- **Activity**: Restate the entries below exactly, and keep all images out of the answer.

(Records excerpted from a collection)
--------
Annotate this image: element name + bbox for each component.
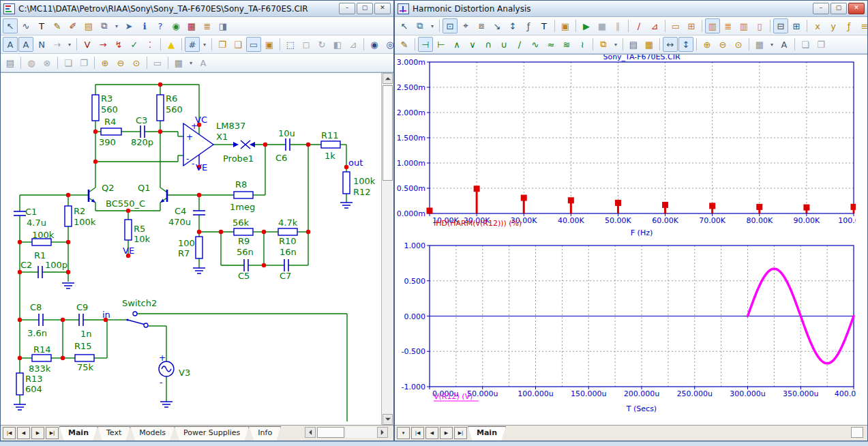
- scroll-up-button[interactable]: [383, 73, 393, 84]
- plot-group-4-icon[interactable]: ▯: [752, 18, 767, 33]
- font-select-icon[interactable]: A: [777, 37, 792, 52]
- tab-main[interactable]: Main: [59, 426, 98, 441]
- align-cursors-horizontal-icon[interactable]: ↔: [663, 37, 678, 52]
- send-to-back-icon[interactable]: ❐: [76, 55, 91, 70]
- mirror-vertical-icon[interactable]: ⊿: [346, 37, 361, 52]
- zoom-formula-icon[interactable]: ƒ: [841, 18, 856, 33]
- grid-array-icon[interactable]: ▦: [171, 55, 186, 70]
- point-to-point-icon[interactable]: ➤: [121, 18, 136, 33]
- web-search-icon[interactable]: ◉: [168, 18, 183, 33]
- select-tool-icon[interactable]: ↖: [397, 18, 412, 33]
- select-region-icon[interactable]: ▭: [246, 37, 261, 52]
- clipboard-copy-icon[interactable]: ⧉: [97, 18, 112, 33]
- cursor-global-low-icon[interactable]: ≋: [559, 37, 574, 52]
- text-mode-icon[interactable]: T: [34, 18, 49, 33]
- grid-caret-icon[interactable]: ▾: [200, 37, 209, 52]
- grid-toggle-icon[interactable]: #: [185, 37, 200, 52]
- plot-group-3-icon[interactable]: ▥: [736, 18, 751, 33]
- cursor-envelope-icon[interactable]: ≀: [575, 37, 590, 52]
- row-layout-icon[interactable]: ≣: [200, 18, 215, 33]
- currents-display-icon[interactable]: →: [95, 37, 110, 52]
- model-check-icon[interactable]: ▦: [184, 18, 199, 33]
- mirror-horizontal-icon[interactable]: ◧: [330, 37, 345, 52]
- cursor-high-icon[interactable]: ∩: [481, 37, 496, 52]
- horizontal-scroll-thumb[interactable]: [317, 427, 344, 438]
- cursor-global-high-icon[interactable]: ≈: [543, 37, 558, 52]
- zoom-100-icon[interactable]: ⊙: [129, 55, 144, 70]
- zoom-out-icon[interactable]: ⊖: [113, 55, 128, 70]
- cursor-low-icon[interactable]: ∪: [496, 37, 511, 52]
- dropdown-caret-icon[interactable]: ▾: [113, 18, 121, 33]
- minimize-button[interactable]: –: [813, 3, 829, 14]
- schematic-horizontal-scrollbar[interactable]: [305, 427, 388, 438]
- tokens-icon[interactable]: ⊿: [647, 18, 662, 33]
- first-page-button[interactable]: |◀: [411, 427, 424, 439]
- scroll-down-button[interactable]: [383, 414, 393, 425]
- previous-page-button[interactable]: ◀: [425, 427, 438, 439]
- cancel-icon[interactable]: ⊗: [40, 55, 55, 70]
- clipboard-paste-icon[interactable]: ⧉: [596, 37, 611, 52]
- clear-region-icon[interactable]: ◻: [299, 37, 314, 52]
- data-label-icon[interactable]: ⊞: [684, 18, 699, 33]
- bring-to-front-icon[interactable]: ❏: [798, 37, 813, 52]
- info-icon[interactable]: ℹ: [137, 18, 152, 33]
- zoom-in-icon[interactable]: ⊕: [700, 37, 715, 52]
- analysis-horizontal-scrollbar[interactable]: [850, 427, 865, 438]
- grid-array-icon[interactable]: ▦: [752, 37, 767, 52]
- formula-tag-icon[interactable]: ƒ: [521, 18, 536, 33]
- next-page-button[interactable]: ▶: [440, 427, 453, 439]
- node-voltages-icon[interactable]: V: [80, 37, 95, 52]
- zoom-out-icon[interactable]: ⊖: [715, 37, 730, 52]
- power-display-icon[interactable]: ↯: [111, 37, 126, 52]
- rotate-icon[interactable]: ↻: [314, 37, 329, 52]
- plot-select-button[interactable]: ▾: [397, 427, 410, 439]
- dropdown-caret-icon[interactable]: ▾: [65, 37, 74, 52]
- cursor-inflection-icon[interactable]: ∿: [528, 37, 543, 52]
- horizontal-scroll-track[interactable]: [346, 427, 377, 438]
- cursor-same-icon[interactable]: ⊢: [434, 37, 449, 52]
- run-icon[interactable]: ▶: [579, 18, 594, 33]
- align-cursors-vertical-icon[interactable]: ↕: [678, 37, 693, 52]
- no-errors-icon[interactable]: ◍: [24, 55, 39, 70]
- step-edit-icon[interactable]: ◨: [215, 18, 230, 33]
- vertical-tag-icon[interactable]: ↕: [505, 18, 520, 33]
- tab-main[interactable]: Main: [468, 426, 506, 441]
- dropdown-caret-icon[interactable]: ▾: [428, 18, 436, 33]
- vertical-scroll-thumb[interactable]: [383, 85, 393, 181]
- select-tool-icon[interactable]: ↖: [3, 18, 18, 33]
- calculator-icon[interactable]: ▦: [642, 37, 657, 52]
- cursor-peak-icon[interactable]: ∧: [449, 37, 464, 52]
- cursor-next-icon[interactable]: ⊣: [418, 37, 433, 52]
- paste-caret-icon[interactable]: ▾: [612, 37, 620, 52]
- tab-models[interactable]: Models: [130, 426, 175, 441]
- maximize-button[interactable]: ▢: [357, 3, 373, 14]
- zoom-100-icon[interactable]: ⊙: [731, 37, 746, 52]
- find-icon[interactable]: ◉: [367, 37, 382, 52]
- zoom-rectangle-icon[interactable]: ⧈: [474, 18, 489, 33]
- select-all-icon[interactable]: ⬚: [283, 37, 298, 52]
- conditions-display-icon[interactable]: ✓: [127, 37, 142, 52]
- data-points-icon[interactable]: ∕: [631, 18, 646, 33]
- wire-mode-icon[interactable]: ∿: [18, 18, 33, 33]
- attribute-text-icon[interactable]: A: [3, 37, 18, 52]
- close-button[interactable]: ✕: [374, 3, 391, 14]
- component-window-icon[interactable]: ▤: [81, 18, 96, 33]
- tab-info[interactable]: Info: [249, 426, 281, 441]
- grid-array-caret-icon[interactable]: ▾: [187, 55, 195, 70]
- previous-page-button[interactable]: ◀: [17, 427, 30, 439]
- close-button[interactable]: ✕: [848, 3, 865, 14]
- tab-text[interactable]: Text: [98, 426, 130, 441]
- send-to-back-icon[interactable]: ❐: [813, 37, 828, 52]
- last-page-button[interactable]: ▶|: [46, 427, 59, 439]
- warning-triangle-icon[interactable]: ▲: [164, 37, 179, 52]
- plot-canvas[interactable]: 3.000m2.500m2.000m1.500m1.000m0.500m0.00…: [395, 54, 867, 425]
- properties-icon[interactable]: ▣: [262, 37, 277, 52]
- separate-axes-icon[interactable]: ⊞: [789, 18, 804, 33]
- first-page-button[interactable]: |◀: [3, 427, 16, 439]
- pin-connections-icon[interactable]: ⁚: [143, 37, 158, 52]
- attribute-value-icon[interactable]: A: [18, 37, 33, 52]
- tab-power-supplies[interactable]: Power Supplies: [175, 426, 249, 441]
- scale-mode-icon[interactable]: ⊡: [443, 18, 458, 33]
- properties-icon[interactable]: ▣: [558, 18, 573, 33]
- numeric-output-icon[interactable]: ▤: [626, 37, 641, 52]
--------
- **Response for this exercise**:
Annotate this image: element name + bbox for each component.
- scroll-up-button[interactable]: [383, 73, 393, 84]
- plot-group-4-icon[interactable]: ▯: [752, 18, 767, 33]
- font-select-icon[interactable]: A: [777, 37, 792, 52]
- tab-main[interactable]: Main: [59, 426, 98, 441]
- align-cursors-horizontal-icon[interactable]: ↔: [663, 37, 678, 52]
- send-to-back-icon[interactable]: ❐: [76, 55, 91, 70]
- mirror-vertical-icon[interactable]: ⊿: [346, 37, 361, 52]
- zoom-formula-icon[interactable]: ƒ: [841, 18, 856, 33]
- grid-array-icon[interactable]: ▦: [171, 55, 186, 70]
- point-to-point-icon[interactable]: ➤: [121, 18, 136, 33]
- web-search-icon[interactable]: ◉: [168, 18, 183, 33]
- select-tool-icon[interactable]: ↖: [397, 18, 412, 33]
- select-region-icon[interactable]: ▭: [246, 37, 261, 52]
- clipboard-copy-icon[interactable]: ⧉: [97, 18, 112, 33]
- cursor-global-low-icon[interactable]: ≋: [559, 37, 574, 52]
- text-mode-icon[interactable]: T: [34, 18, 49, 33]
- grid-caret-icon[interactable]: ▾: [200, 37, 209, 52]
- grid-toggle-icon[interactable]: #: [185, 37, 200, 52]
- plot-group-3-icon[interactable]: ▥: [736, 18, 751, 33]
- cursor-envelope-icon[interactable]: ≀: [575, 37, 590, 52]
- row-layout-icon[interactable]: ≣: [200, 18, 215, 33]
- currents-display-icon[interactable]: →: [95, 37, 110, 52]
- model-check-icon[interactable]: ▦: [184, 18, 199, 33]
- mirror-horizontal-icon[interactable]: ◧: [330, 37, 345, 52]
- cursor-high-icon[interactable]: ∩: [481, 37, 496, 52]
- horizontal-scroll-thumb[interactable]: [317, 427, 344, 438]
- cursor-global-high-icon[interactable]: ≈: [543, 37, 558, 52]
- zoom-100-icon[interactable]: ⊙: [129, 55, 144, 70]
- zoom-out-icon[interactable]: ⊖: [113, 55, 128, 70]
- cursor-low-icon[interactable]: ∪: [496, 37, 511, 52]
- dropdown-caret-icon[interactable]: ▾: [113, 18, 121, 33]
- minimize-button[interactable]: –: [813, 3, 829, 14]
- schematic-horizontal-scrollbar[interactable]: [305, 427, 388, 438]
- tokens-icon[interactable]: ⊿: [647, 18, 662, 33]
- first-page-button[interactable]: |◀: [411, 427, 424, 439]
- scroll-down-button[interactable]: [383, 414, 393, 425]
- previous-page-button[interactable]: ◀: [425, 427, 438, 439]
- cancel-icon[interactable]: ⊗: [40, 55, 55, 70]
- clipboard-paste-icon[interactable]: ⧉: [596, 37, 611, 52]
- clear-region-icon[interactable]: ◻: [299, 37, 314, 52]
- data-label-icon[interactable]: ⊞: [684, 18, 699, 33]
- bring-to-front-icon[interactable]: ❏: [798, 37, 813, 52]
- info-icon[interactable]: ℹ: [137, 18, 152, 33]
- zoom-in-icon[interactable]: ⊕: [700, 37, 715, 52]
- analysis-horizontal-scrollbar[interactable]: [850, 427, 865, 438]
- grid-array-icon[interactable]: ▦: [752, 37, 767, 52]
- formula-tag-icon[interactable]: ƒ: [521, 18, 536, 33]
- next-page-button[interactable]: ▶: [440, 427, 453, 439]
- node-voltages-icon[interactable]: V: [80, 37, 95, 52]
- zoom-out-icon[interactable]: ⊖: [715, 37, 730, 52]
- power-display-icon[interactable]: ↯: [111, 37, 126, 52]
- rotate-icon[interactable]: ↻: [314, 37, 329, 52]
- plot-select-button[interactable]: ▾: [397, 427, 410, 439]
- dropdown-caret-icon[interactable]: ▾: [65, 37, 74, 52]
- cursor-inflection-icon[interactable]: ∿: [528, 37, 543, 52]
- horizontal-scroll-track[interactable]: [346, 427, 377, 438]
- cursor-same-icon[interactable]: ⊢: [434, 37, 449, 52]
- run-icon[interactable]: ▶: [579, 18, 594, 33]
- align-cursors-vertical-icon[interactable]: ↕: [678, 37, 693, 52]
- no-errors-icon[interactable]: ◍: [24, 55, 39, 70]
- step-edit-icon[interactable]: ◨: [215, 18, 230, 33]
- vertical-tag-icon[interactable]: ↕: [505, 18, 520, 33]
- tab-main[interactable]: Main: [468, 426, 506, 441]
- dropdown-caret-icon[interactable]: ▾: [428, 18, 436, 33]
- vertical-scroll-thumb[interactable]: [383, 85, 393, 181]
- select-tool-icon[interactable]: ↖: [3, 18, 18, 33]
- calculator-icon[interactable]: ▦: [642, 37, 657, 52]
- cursor-peak-icon[interactable]: ∧: [449, 37, 464, 52]
- cursor-next-icon[interactable]: ⊣: [418, 37, 433, 52]
- paste-caret-icon[interactable]: ▾: [612, 37, 620, 52]
- tab-models[interactable]: Models: [130, 426, 175, 441]
- maximize-button[interactable]: ▢: [357, 3, 373, 14]
- zoom-100-icon[interactable]: ⊙: [731, 37, 746, 52]
- find-icon[interactable]: ◉: [367, 37, 382, 52]
- zoom-rectangle-icon[interactable]: ⧈: [474, 18, 489, 33]
- select-all-icon[interactable]: ⬚: [283, 37, 298, 52]
- conditions-display-icon[interactable]: ✓: [127, 37, 142, 52]
- data-points-icon[interactable]: ∕: [631, 18, 646, 33]
- wire-mode-icon[interactable]: ∿: [18, 18, 33, 33]
- attribute-text-icon[interactable]: A: [3, 37, 18, 52]
- close-button[interactable]: ✕: [374, 3, 391, 14]
- component-window-icon[interactable]: ▤: [81, 18, 96, 33]
- tab-info[interactable]: Info: [249, 426, 281, 441]
- grid-array-caret-icon[interactable]: ▾: [187, 55, 195, 70]
- previous-page-button[interactable]: ◀: [17, 427, 30, 439]
- close-button[interactable]: ✕: [848, 3, 865, 14]
- tab-text[interactable]: Text: [98, 426, 130, 441]
- send-to-back-icon[interactable]: ❐: [813, 37, 828, 52]
- last-page-button[interactable]: ▶|: [46, 427, 59, 439]
- warning-triangle-icon[interactable]: ▲: [164, 37, 179, 52]
- plot-canvas[interactable]: 3.000m2.500m2.000m1.500m1.000m0.500m0.00…: [395, 54, 867, 425]
- properties-icon[interactable]: ▣: [262, 37, 277, 52]
- separate-axes-icon[interactable]: ⊞: [789, 18, 804, 33]
- first-page-button[interactable]: |◀: [3, 427, 16, 439]
- pin-connections-icon[interactable]: ⁚: [143, 37, 158, 52]
- attribute-value-icon[interactable]: A: [18, 37, 33, 52]
- tab-power-supplies[interactable]: Power Supplies: [175, 426, 249, 441]
- scale-mode-icon[interactable]: ⊡: [443, 18, 458, 33]
- properties-icon[interactable]: ▣: [558, 18, 573, 33]
- numeric-output-icon[interactable]: ▤: [626, 37, 641, 52]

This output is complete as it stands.